Sandy Landfall PM Monday
The 11AM Monday update from the National Hurricane Center had the storm as a CATEGORY 1 storm just prior to landfall.
RPM Model of Winds at Landfall
I thought this was an incredible map! Take a look at the significant wind field that showed up on previous model runs as Sandy was running ashore. The blue coloring over southern New Jersey would indicate the calm nature of the winds near the “Eye”. Note also the easterly fetch to the winds on the northerly side of the eye, this would indicate a worse case scenario for New York , Long Island and surrounding areas in terms of wind and storm surge.
An Eerie Sight in NYC
How about this… kind of an eerie sight out of NYC as the subways system was shut down on Monday! Thanks to TVNweather.com for the images below.
Here’s another crazy sight from the NYSE, which was closed today for the first time in 11 years!
“U.S. stock markets are closed as Hurricane Sandy nears landfall on the East Coast and are likely to remain closed Tuesday. The last time the New York Stock Exchange had an unplanned closing since the terrorist attacks of September 2001. (Oct. 29)”

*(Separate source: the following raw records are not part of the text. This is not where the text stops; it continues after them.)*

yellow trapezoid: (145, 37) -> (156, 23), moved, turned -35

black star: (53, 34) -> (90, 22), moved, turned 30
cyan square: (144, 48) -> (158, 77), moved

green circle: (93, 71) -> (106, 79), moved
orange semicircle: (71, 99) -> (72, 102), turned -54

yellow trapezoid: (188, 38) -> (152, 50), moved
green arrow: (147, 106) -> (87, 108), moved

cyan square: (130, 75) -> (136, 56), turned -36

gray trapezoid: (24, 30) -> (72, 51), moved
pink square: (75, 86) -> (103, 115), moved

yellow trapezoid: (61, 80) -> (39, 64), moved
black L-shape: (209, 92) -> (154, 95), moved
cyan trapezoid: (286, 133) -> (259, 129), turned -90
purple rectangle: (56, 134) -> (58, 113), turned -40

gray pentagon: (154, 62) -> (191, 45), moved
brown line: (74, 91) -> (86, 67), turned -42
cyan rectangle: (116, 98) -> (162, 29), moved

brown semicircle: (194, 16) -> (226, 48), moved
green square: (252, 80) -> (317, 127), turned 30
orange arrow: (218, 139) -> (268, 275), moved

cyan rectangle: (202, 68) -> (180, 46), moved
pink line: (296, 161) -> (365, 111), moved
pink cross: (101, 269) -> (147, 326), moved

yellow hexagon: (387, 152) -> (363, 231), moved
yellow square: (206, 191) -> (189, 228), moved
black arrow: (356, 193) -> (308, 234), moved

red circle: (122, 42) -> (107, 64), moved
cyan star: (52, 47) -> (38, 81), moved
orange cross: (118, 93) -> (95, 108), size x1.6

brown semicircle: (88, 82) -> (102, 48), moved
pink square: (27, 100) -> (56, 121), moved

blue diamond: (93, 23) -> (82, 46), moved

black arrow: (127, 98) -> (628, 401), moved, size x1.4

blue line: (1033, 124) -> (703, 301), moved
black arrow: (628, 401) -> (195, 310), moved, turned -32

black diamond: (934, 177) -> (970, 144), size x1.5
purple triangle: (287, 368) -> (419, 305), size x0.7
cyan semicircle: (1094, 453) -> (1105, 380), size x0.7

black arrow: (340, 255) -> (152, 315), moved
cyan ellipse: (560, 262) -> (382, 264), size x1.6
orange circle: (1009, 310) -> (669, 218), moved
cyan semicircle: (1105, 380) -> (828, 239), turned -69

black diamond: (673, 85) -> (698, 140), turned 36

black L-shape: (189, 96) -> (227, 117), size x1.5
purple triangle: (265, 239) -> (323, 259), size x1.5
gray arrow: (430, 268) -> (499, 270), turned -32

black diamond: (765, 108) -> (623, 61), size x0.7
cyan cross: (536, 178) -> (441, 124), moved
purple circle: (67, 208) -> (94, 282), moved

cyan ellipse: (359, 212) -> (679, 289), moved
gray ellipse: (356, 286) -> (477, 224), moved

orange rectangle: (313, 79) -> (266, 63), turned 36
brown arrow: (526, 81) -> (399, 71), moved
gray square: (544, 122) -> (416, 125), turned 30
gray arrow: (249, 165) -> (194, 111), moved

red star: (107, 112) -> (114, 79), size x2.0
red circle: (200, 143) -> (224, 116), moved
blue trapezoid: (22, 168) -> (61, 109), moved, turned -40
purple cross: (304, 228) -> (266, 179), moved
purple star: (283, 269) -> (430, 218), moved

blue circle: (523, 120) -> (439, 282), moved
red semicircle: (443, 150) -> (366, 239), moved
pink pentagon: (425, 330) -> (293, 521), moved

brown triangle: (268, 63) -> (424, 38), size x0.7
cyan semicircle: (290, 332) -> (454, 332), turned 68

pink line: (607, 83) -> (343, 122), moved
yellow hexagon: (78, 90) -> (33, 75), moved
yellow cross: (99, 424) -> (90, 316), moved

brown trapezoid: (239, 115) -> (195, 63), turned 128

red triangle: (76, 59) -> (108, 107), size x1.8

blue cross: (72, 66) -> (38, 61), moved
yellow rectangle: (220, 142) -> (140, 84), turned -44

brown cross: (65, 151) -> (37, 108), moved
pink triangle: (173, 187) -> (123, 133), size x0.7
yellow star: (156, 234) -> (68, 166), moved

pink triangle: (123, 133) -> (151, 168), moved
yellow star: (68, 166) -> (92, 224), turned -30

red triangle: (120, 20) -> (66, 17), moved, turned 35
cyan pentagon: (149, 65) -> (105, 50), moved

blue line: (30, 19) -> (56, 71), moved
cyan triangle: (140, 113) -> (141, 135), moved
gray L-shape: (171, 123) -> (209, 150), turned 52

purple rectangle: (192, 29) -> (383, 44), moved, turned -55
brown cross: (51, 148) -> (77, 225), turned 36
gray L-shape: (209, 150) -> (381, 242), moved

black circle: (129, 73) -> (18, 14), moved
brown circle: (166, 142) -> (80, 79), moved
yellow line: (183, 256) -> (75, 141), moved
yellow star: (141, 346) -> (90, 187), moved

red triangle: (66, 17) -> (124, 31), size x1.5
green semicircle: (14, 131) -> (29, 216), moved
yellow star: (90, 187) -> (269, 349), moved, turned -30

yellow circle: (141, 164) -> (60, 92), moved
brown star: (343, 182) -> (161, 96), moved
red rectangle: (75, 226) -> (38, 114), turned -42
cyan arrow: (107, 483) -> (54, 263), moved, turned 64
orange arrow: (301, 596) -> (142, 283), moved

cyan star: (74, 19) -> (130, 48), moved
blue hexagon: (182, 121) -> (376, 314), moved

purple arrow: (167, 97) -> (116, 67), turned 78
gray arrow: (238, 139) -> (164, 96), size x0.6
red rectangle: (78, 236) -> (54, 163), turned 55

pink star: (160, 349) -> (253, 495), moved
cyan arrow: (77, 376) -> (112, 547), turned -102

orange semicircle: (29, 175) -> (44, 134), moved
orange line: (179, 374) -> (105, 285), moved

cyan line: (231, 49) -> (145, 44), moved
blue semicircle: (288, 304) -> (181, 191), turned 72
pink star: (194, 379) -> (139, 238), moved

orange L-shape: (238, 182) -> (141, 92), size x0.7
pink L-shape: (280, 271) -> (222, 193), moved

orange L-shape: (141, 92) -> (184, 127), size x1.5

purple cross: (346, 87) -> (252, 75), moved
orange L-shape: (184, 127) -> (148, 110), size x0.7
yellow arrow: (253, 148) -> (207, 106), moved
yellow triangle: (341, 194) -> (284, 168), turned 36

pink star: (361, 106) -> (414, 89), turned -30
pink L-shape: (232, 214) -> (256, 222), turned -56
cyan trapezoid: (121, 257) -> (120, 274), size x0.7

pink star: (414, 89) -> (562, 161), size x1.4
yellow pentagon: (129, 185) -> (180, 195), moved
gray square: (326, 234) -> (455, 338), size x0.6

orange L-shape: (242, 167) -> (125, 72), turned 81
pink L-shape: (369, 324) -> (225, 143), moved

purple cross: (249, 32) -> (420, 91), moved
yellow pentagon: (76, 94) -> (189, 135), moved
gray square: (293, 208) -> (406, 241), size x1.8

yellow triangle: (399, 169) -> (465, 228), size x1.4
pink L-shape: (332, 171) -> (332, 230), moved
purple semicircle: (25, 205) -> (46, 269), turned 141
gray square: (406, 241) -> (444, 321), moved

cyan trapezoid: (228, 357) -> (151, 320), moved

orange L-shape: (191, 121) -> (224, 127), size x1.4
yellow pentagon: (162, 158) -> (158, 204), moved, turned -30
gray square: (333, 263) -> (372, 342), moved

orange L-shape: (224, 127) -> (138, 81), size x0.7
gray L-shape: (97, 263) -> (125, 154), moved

Expected Power Outages… in the Millions?
An 18th Century Tuesday For Millions of Americans? An engineer at John Hopkins University has predicted power outages, based on Sandy’s characteristics and track. Here is an excerpt of his study: “Using a computer model based on a current forecast as well as data from past hurricanes, an engineer at The Johns Hopkins University predicts that 3 million people in New Jersey will lose power during Hurricane Sandy. Pennsylvania will follow closely behind with 2.5 to 3 million people predicted to lose power, and Maryland with 1.8 million people predicted to lose power. Washington, D.C., and Delaware will have fewer outages, with 200,000 and 400,000 people predicted to lose power, respectively.”
Significant Travel Headaches
WOW! Sandy is having a major impact on air travel across the country and flights inbound and outbound have been cancelled at most of the major hubs out east. According to FlightAware.com there have been more than 12,000 flights cancelled likely due to Sandy.
Significant & Record Setting Rainfall… More to Come
I can’t get over the magnitude of this situation. From heavy winds, storm surge and significant beach erosion to coastal and inland flooding to heavy snows in the Appalachians. It really is hard to keep up with everything that is going on, again due to the magnitude of the situation. That’s why it is so important to follow your local government agencies when it comes to warnings and advisories regarding the weather and or potential emergencies/evacuations. One of the concerns (flooding) has already taken place in many locations along the Eastern Seaboard with more to come. The image below shows the rainfall associated with Sandy since yesterday.
Take a look at NOAA’s HPC 3 day precipitation forecast over the Northeast. Some locations could pick up an additional 6″ to 7″ of precipitation or more, which is cause for concern in terms of significant inland flooding. It’s also interesting to note that some of this extreme precipitation will be falling in the form of snow across the higher elevations of the Appalachians.
Active Flood Headlines
These are all of the active flood headlines across the area as Sandy spreads moisture inland through the next few days. Check your local NWS forecast office for a more specific update on localized hazards due to the extreme rainfall expected.
Active Winter Weather Headlines
These are the winter weather headlines that the National Weather Service has issued for the higher elevations of the Appalachians. Significant snow and high winds could create blizzard like conditions for areas shaded in red.
Latest forecasts for snow looks extreme by all measures! There will be 1ft. to 2ft. amounts, but I won’t be surprised to hear reports of 3ft. or more!
Thanks for checking in on this Monday, have a great rest of your week!